Of course, this also works if there are no ties; in that case
$\sum_{i=1}^k \sum_{j=1}^{n_i}
    \left({\color{royalblue}{R_{ij}}}-\overline{R}\right)^2 = \sum_{r=1}^N
    \left(R_r-\overline{R}\right)^2$ is just $\frac{(N+1)N(N-1)}{12}$

In [17]:
np.sum((R_r-Rbar)**2), (N+1)*N*(N-1)/12

(143.0, 143.0)

<span id="fn3">[<sup>3</sup>](#fm2)By the way, if you're familiar with the Analysis of Variance (ANOVA) this expression may look somewhat familar; see for example equation (1.6) of <https://ccrg.rit.edu/~whelan/courses/2019_1sp_MATH_252/notes10.pdf>.  In fact, the Kruskall-Wallis statistic is sometimes referred to as "ANOVA with ranks".  One key difference, though, is that the expression $\sum_{i=1}^k \sum_{j=1}^{n_i}
    \left({\color{royalblue}{R_{ij}}}-\frac{N+1}{2}\right)^2$ which is known as the Total Sum of Squares (SST), is equal to $\frac{(N+1)N(N-1)}{12}$ (if there are no ties, but in any event determined by the available ranks rather than their arrangement in the samples), while in ANOVA it is a linear combination of two $\chi^2$ random variables (SST=SSTr+SSE).

## Multiple Comparisons

- The Kruskall-Wallis test tells us whether some of the samples have differing location parameters, but it doesn't tell us which pairs of samples differ significantly, nor in which direction.  (It's inherently like a two-sided hypothesis test in this regard.)  

- Conover describes a procedure for identifying which differences are significant.  (This plays a role something like Tukey's multiple comparison test in the ANOVA case, except that it's more fundamentally connected to the original statistic.)

- The test has become known as the Conover-Iman test, and while it's probably best preserved in your textbook itself, the original reference is Conover and Iman, "
Multiple-comparisons procedures.
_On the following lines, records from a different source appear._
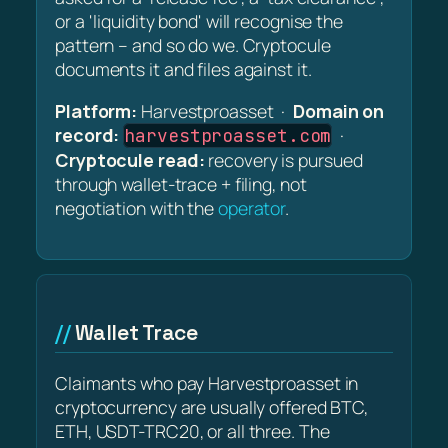
or a 'liquidity bond' will recognise the
pattern – and so do we. Cryptocule
documents it and files against it.
Platform:
Harvestproasset ·
Domain on
record:
·
harvestproasset.com
Cryptocule read:
recovery is pursued
through wallet-trace + filing, not
negotiation with the
operator
.
Wallet Trace
Claimants who pay Harvestproasset in
cryptocurrency are usually offered BTC,
ETH, USDT-TRC20, or all three. The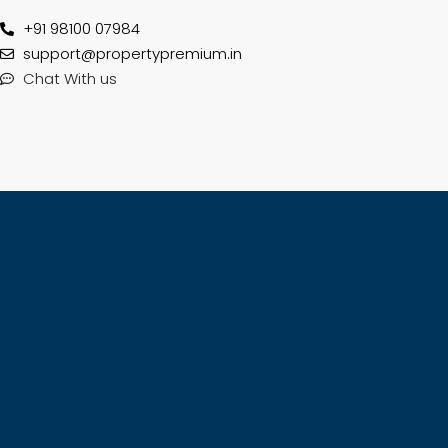
+91 98100 07984
support@propertypremium.in
Chat With us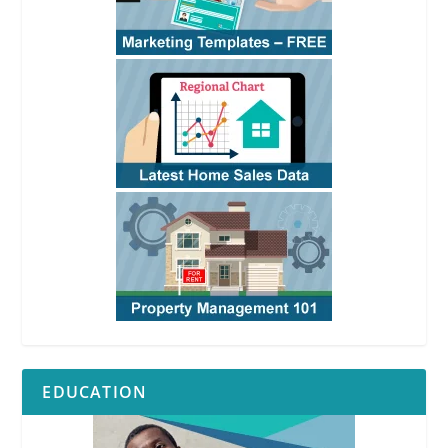
EDUCATION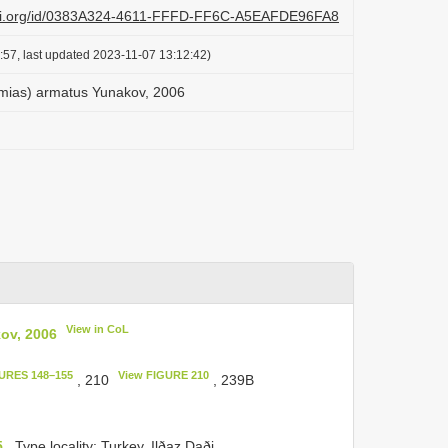
lazi.org/id/0383A324-4611-FFFD-FF6C-A5EAFDE96FA8
:57, last updated 2023-11-07 13:12:42)
mias) armatus Yunakov, 2006
View in CoL
ov, 2006
URES 148–155
View FIGURE 210
, 210
, 239B
5
. Type locality: Turkey, Ilðaz Daði.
Informal report," Los Alamos Informal Report LA-7677-MS, https://doi.org/10.2172/6057803

Anyway, the test statistic, appropriate if the original Kruskall-Wallis statistic ${\color{royalblue}{T}}$ is significant at the $\alpha$ level, is

$$
\frac{
  {\color{royalblue}{R_i}}/n_i-{\color{royalblue}{R_j}}/n_j
}
{
  \sqrt{
    {\color{royalblue}{S^2}}\frac{N-1-{\color{royalblue}{T}}}{N-k}
    \left(\frac{1}{n_i}+\frac{1}{n_j}\right)
  }
}
$$

which is to be compared to the $\alpha/2$ tail of the Student-$t$ distribution with $N-k$ degrees of freedom.  Here
$$
{\color{royalblue}{S^2}} = \frac{1}{N-1}\sum_{i=1}^k \sum_{j=1}^{n_i}
    \left({\color{royalblue}{R_{ij}}}-\overline{R}\right)^2
$$
is the normalizing quantity in the denominator of the Kruskall-Wallis statistic, which is equal to $\frac{N(N+1)}{12}$ if there are no ties.

Returning to our example, recall we got $p=0.125$ from the Kruskal-Wallis test, so there's not really any evidence of the samples differing.

In [18]:
stats.chi2(df=k-1).sf(T)

0.12531520484413722

But suppose the data had been a little different, and indicated a more significant mismatch (keeping the same sizes so we don't have to recompute $n_i$, $k$, etc.)

In [19]:
newx_i_j = [
    np.array([ 14.97,   5.80,  15.03,   5.50 ]),
    np.array([  5.83,  13.96,  21.96 ]),
    np.array([ 27.89,  23.03,  61.09,   18.62,  55.51 ])
]
newx_r = np.concatenate(newx_i_j)
newR_r = stats.rankdata(newx_r)
newR_i_j = [newR_r[i_r==i] for i in range(k)]; newR_i_j

[array([5., 2., 6., 1.]),
 array([3., 4., 8.]),
 array([10.,  9., 12.,  7., 11.])]

In [20]:
newR_i = np.array([np.sum(Ri_j) for Ri_j in newR_i_j]); newR_i

array([14., 15., 49.])

In [21]:
newT = (N-1) * np.sum((newR_i-n_i*Rbar)**2/n_i) / np.sum((newR_r-Rbar)**2); newT

7.476923076923077

In [22]:
stats.chi2(df=k-1).sf(newT)

0.023790676031139445

Now it's significant at below the 5% level, so we can ask which differences are significant.

In [23]:
newSsq = np.sum((newR_r-Rbar)**2)/(N-1); newSsq, N*(N+1)/12

(13.0, 13.0)

In [24]:
newRbar_i = newR_i/n_i; newRbar_i, Rbar

(array([3.5, 5. , 9.8]), 6.5)

In [25]:
newT_ii = (newRbar_i[:,None]-newRbar_i[None,:])/np.sqrt(newSsq*(N-1-T)/(N-k)*(1/n_i[:,None]+1/n_i[None,:])); newT_ii

array([[ 0.        , -0.62453835, -2.98648642],
       [ 0.62453835,  0.        , -2.0901051 ],
       [ 2.98648642,  2.0901051 ,  0.        ]])

In [26]:
2*stats.t(df=N-k).sf(np.abs(newT_ii)), stats.chi2(df=k-1).sf(newT)

(array([[1.        , 0.54777771, 0.01528782],
        [0.54777771, 1.        , 0.06617206],
        [0.01528782, 0.06617206, 1.        ]]),
 0.023790676031139445)

You will examine this test more carefully on the homework.